» **REQUIRED ACTION**
Send back every line of the data exactly.

### PROVIDED RECORDS ###

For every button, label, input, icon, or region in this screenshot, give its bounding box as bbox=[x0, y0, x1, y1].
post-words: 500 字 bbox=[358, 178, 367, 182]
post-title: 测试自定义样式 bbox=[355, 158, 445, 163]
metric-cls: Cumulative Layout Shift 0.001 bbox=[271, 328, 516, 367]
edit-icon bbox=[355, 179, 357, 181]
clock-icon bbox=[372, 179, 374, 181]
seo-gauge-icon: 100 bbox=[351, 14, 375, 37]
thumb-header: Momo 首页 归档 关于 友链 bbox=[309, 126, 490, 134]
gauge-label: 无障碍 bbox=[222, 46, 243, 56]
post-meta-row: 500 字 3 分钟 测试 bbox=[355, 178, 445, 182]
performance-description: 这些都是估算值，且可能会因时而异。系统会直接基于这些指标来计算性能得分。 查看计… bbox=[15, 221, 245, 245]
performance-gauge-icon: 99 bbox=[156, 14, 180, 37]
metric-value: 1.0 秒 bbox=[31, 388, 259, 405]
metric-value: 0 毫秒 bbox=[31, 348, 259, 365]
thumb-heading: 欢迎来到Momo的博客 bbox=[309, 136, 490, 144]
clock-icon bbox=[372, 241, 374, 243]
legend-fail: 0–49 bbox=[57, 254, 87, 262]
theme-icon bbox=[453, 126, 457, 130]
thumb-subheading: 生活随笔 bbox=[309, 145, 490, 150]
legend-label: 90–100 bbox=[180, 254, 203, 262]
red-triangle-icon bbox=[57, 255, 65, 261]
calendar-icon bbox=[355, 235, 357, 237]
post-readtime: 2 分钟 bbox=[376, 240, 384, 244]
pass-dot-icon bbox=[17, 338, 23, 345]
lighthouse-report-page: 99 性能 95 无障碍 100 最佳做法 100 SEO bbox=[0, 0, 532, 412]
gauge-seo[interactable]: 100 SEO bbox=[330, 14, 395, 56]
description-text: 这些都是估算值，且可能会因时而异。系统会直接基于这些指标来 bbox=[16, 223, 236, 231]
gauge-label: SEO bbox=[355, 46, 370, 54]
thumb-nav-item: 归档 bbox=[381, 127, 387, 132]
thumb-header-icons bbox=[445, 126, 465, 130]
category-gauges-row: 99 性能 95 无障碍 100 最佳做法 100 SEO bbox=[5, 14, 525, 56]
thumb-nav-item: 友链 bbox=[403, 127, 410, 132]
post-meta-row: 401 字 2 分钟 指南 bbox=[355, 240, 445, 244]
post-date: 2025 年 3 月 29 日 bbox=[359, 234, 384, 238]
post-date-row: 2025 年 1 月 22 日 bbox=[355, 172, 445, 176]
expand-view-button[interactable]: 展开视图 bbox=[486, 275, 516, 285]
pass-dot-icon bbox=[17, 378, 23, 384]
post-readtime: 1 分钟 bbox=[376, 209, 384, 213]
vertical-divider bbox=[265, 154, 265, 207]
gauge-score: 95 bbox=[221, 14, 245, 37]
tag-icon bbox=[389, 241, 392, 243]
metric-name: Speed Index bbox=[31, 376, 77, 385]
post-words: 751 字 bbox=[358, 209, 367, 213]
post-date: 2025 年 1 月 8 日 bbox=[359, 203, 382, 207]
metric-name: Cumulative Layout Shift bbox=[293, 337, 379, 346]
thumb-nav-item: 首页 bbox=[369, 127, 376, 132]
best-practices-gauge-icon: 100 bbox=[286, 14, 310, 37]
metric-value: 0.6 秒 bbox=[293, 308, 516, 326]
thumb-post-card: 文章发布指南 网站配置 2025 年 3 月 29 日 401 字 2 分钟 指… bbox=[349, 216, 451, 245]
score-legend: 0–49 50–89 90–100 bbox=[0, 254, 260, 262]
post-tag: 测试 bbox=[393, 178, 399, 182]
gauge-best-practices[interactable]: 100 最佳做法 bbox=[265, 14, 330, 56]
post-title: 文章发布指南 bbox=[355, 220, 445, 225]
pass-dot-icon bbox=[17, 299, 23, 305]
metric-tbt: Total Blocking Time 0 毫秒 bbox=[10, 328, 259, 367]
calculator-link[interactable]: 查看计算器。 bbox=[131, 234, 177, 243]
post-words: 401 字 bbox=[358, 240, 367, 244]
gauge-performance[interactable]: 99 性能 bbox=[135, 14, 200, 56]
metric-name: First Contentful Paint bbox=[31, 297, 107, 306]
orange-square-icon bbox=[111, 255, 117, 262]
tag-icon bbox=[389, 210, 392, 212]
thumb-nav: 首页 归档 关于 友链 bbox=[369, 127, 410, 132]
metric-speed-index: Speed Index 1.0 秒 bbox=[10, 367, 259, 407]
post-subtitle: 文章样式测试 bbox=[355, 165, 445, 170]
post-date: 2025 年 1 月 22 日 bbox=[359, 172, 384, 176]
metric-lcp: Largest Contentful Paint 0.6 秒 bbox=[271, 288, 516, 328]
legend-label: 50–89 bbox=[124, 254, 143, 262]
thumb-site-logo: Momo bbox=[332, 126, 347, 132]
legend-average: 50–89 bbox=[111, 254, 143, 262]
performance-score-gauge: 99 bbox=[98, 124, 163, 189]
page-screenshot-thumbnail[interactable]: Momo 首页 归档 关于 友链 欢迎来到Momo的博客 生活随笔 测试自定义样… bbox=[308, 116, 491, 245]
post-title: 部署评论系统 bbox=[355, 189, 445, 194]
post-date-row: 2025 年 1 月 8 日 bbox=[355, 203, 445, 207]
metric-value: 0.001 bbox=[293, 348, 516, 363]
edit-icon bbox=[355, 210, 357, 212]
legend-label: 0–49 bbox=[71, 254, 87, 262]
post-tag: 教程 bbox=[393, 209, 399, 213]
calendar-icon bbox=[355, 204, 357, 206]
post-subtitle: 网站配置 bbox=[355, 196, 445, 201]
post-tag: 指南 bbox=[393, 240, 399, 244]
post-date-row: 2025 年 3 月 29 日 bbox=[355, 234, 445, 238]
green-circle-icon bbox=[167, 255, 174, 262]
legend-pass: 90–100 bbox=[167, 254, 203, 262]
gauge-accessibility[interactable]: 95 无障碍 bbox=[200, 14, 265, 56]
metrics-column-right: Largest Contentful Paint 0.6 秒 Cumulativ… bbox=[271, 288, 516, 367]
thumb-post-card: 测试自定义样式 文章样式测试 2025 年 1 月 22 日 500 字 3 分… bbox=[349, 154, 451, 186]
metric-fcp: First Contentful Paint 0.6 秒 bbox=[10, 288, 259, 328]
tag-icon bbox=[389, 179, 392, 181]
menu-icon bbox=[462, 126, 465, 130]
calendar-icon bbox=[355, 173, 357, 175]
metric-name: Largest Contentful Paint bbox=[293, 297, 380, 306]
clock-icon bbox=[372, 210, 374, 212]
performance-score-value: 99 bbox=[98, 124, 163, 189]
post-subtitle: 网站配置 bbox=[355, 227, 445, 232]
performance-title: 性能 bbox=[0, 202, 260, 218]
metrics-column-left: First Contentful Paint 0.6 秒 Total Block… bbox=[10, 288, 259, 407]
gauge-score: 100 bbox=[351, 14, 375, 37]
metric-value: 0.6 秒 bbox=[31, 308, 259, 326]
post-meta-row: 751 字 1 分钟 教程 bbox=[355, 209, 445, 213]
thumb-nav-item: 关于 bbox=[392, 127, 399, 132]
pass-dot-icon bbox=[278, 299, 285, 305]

###

» **SOLUTION FOR THIS EXERCISE**
For every button, label, input, icon, or region in this screenshot, give its bounding box as bbox=[x0, y0, x1, y1].
post-words: 500 字 bbox=[358, 178, 367, 182]
post-title: 测试自定义样式 bbox=[355, 158, 445, 163]
metric-cls: Cumulative Layout Shift 0.001 bbox=[271, 328, 516, 367]
edit-icon bbox=[355, 179, 357, 181]
clock-icon bbox=[372, 179, 374, 181]
seo-gauge-icon: 100 bbox=[351, 14, 375, 37]
thumb-header: Momo 首页 归档 关于 友链 bbox=[309, 126, 490, 134]
gauge-label: 无障碍 bbox=[222, 46, 243, 56]
post-meta-row: 500 字 3 分钟 测试 bbox=[355, 178, 445, 182]
performance-description: 这些都是估算值，且可能会因时而异。系统会直接基于这些指标来计算性能得分。 查看计… bbox=[15, 221, 245, 245]
performance-gauge-icon: 99 bbox=[156, 14, 180, 37]
metric-value: 1.0 秒 bbox=[31, 388, 259, 405]
metric-value: 0 毫秒 bbox=[31, 348, 259, 365]
thumb-heading: 欢迎来到Momo的博客 bbox=[309, 136, 490, 144]
clock-icon bbox=[372, 241, 374, 243]
legend-fail: 0–49 bbox=[57, 254, 87, 262]
theme-icon bbox=[453, 126, 457, 130]
thumb-subheading: 生活随笔 bbox=[309, 145, 490, 150]
legend-label: 90–100 bbox=[180, 254, 203, 262]
red-triangle-icon bbox=[57, 255, 65, 261]
calendar-icon bbox=[355, 235, 357, 237]
post-readtime: 2 分钟 bbox=[376, 240, 384, 244]
pass-dot-icon bbox=[17, 338, 23, 345]
lighthouse-report-page: 99 性能 95 无障碍 100 最佳做法 100 SEO bbox=[0, 0, 532, 412]
gauge-seo[interactable]: 100 SEO bbox=[330, 14, 395, 56]
description-text: 这些都是估算值，且可能会因时而异。系统会直接基于这些指标来 bbox=[16, 223, 236, 231]
gauge-label: SEO bbox=[355, 46, 370, 54]
thumb-nav-item: 归档 bbox=[381, 127, 387, 132]
thumb-header-icons bbox=[445, 126, 465, 130]
category-gauges-row: 99 性能 95 无障碍 100 最佳做法 100 SEO bbox=[5, 14, 525, 56]
thumb-nav-item: 友链 bbox=[403, 127, 410, 132]
post-meta-row: 401 字 2 分钟 指南 bbox=[355, 240, 445, 244]
post-date: 2025 年 3 月 29 日 bbox=[359, 234, 384, 238]
post-date-row: 2025 年 1 月 22 日 bbox=[355, 172, 445, 176]
expand-view-button[interactable]: 展开视图 bbox=[486, 275, 516, 285]
pass-dot-icon bbox=[17, 378, 23, 384]
post-readtime: 1 分钟 bbox=[376, 209, 384, 213]
vertical-divider bbox=[265, 154, 265, 207]
gauge-score: 95 bbox=[221, 14, 245, 37]
tag-icon bbox=[389, 241, 392, 243]
metric-name: Speed Index bbox=[31, 376, 77, 385]
post-words: 751 字 bbox=[358, 209, 367, 213]
post-date: 2025 年 1 月 8 日 bbox=[359, 203, 382, 207]
metric-name: Cumulative Layout Shift bbox=[293, 337, 379, 346]
thumb-nav-item: 首页 bbox=[369, 127, 376, 132]
best-practices-gauge-icon: 100 bbox=[286, 14, 310, 37]
metric-value: 0.6 秒 bbox=[293, 308, 516, 326]
thumb-post-card: 文章发布指南 网站配置 2025 年 3 月 29 日 401 字 2 分钟 指… bbox=[349, 216, 451, 245]
score-legend: 0–49 50–89 90–100 bbox=[0, 254, 260, 262]
post-tag: 测试 bbox=[393, 178, 399, 182]
gauge-best-practices[interactable]: 100 最佳做法 bbox=[265, 14, 330, 56]
post-title: 文章发布指南 bbox=[355, 220, 445, 225]
pass-dot-icon bbox=[17, 299, 23, 305]
metric-tbt: Total Blocking Time 0 毫秒 bbox=[10, 328, 259, 367]
calculator-link[interactable]: 查看计算器。 bbox=[131, 234, 177, 243]
post-words: 401 字 bbox=[358, 240, 367, 244]
gauge-performance[interactable]: 99 性能 bbox=[135, 14, 200, 56]
metric-name: First Contentful Paint bbox=[31, 297, 107, 306]
orange-square-icon bbox=[111, 255, 117, 262]
tag-icon bbox=[389, 210, 392, 212]
thumb-nav: 首页 归档 关于 友链 bbox=[369, 127, 410, 132]
metric-speed-index: Speed Index 1.0 秒 bbox=[10, 367, 259, 407]
post-subtitle: 文章样式测试 bbox=[355, 165, 445, 170]
post-date: 2025 年 1 月 22 日 bbox=[359, 172, 384, 176]
metric-lcp: Largest Contentful Paint 0.6 秒 bbox=[271, 288, 516, 328]
legend-label: 50–89 bbox=[124, 254, 143, 262]
thumb-site-logo: Momo bbox=[332, 126, 347, 132]
legend-average: 50–89 bbox=[111, 254, 143, 262]
performance-score-gauge: 99 bbox=[98, 124, 163, 189]
page-screenshot-thumbnail[interactable]: Momo 首页 归档 关于 友链 欢迎来到Momo的博客 生活随笔 测试自定义样… bbox=[308, 116, 491, 245]
post-title: 部署评论系统 bbox=[355, 189, 445, 194]
post-date-row: 2025 年 1 月 8 日 bbox=[355, 203, 445, 207]
metric-value: 0.001 bbox=[293, 348, 516, 363]
edit-icon bbox=[355, 210, 357, 212]
legend-label: 0–49 bbox=[71, 254, 87, 262]
post-tag: 教程 bbox=[393, 209, 399, 213]
calendar-icon bbox=[355, 204, 357, 206]
post-subtitle: 网站配置 bbox=[355, 196, 445, 201]
post-tag: 指南 bbox=[393, 240, 399, 244]
post-date-row: 2025 年 3 月 29 日 bbox=[355, 234, 445, 238]
green-circle-icon bbox=[167, 255, 174, 262]
legend-pass: 90–100 bbox=[167, 254, 203, 262]
gauge-accessibility[interactable]: 95 无障碍 bbox=[200, 14, 265, 56]
metrics-column-right: Largest Contentful Paint 0.6 秒 Cumulativ… bbox=[271, 288, 516, 367]
thumb-post-card: 测试自定义样式 文章样式测试 2025 年 1 月 22 日 500 字 3 分… bbox=[349, 154, 451, 186]
metric-fcp: First Contentful Paint 0.6 秒 bbox=[10, 288, 259, 328]
tag-icon bbox=[389, 179, 392, 181]
menu-icon bbox=[462, 126, 465, 130]
calendar-icon bbox=[355, 173, 357, 175]
metric-name: Largest Contentful Paint bbox=[293, 297, 380, 306]
clock-icon bbox=[372, 210, 374, 212]
performance-score-value: 99 bbox=[98, 124, 163, 189]
post-subtitle: 网站配置 bbox=[355, 227, 445, 232]
performance-title: 性能 bbox=[0, 202, 260, 218]
metrics-column-left: First Contentful Paint 0.6 秒 Total Block… bbox=[10, 288, 259, 407]
gauge-score: 100 bbox=[351, 14, 375, 37]
metric-value: 0.6 秒 bbox=[31, 308, 259, 326]
post-meta-row: 751 字 1 分钟 教程 bbox=[355, 209, 445, 213]
thumb-nav-item: 关于 bbox=[392, 127, 399, 132]
pass-dot-icon bbox=[278, 299, 285, 305]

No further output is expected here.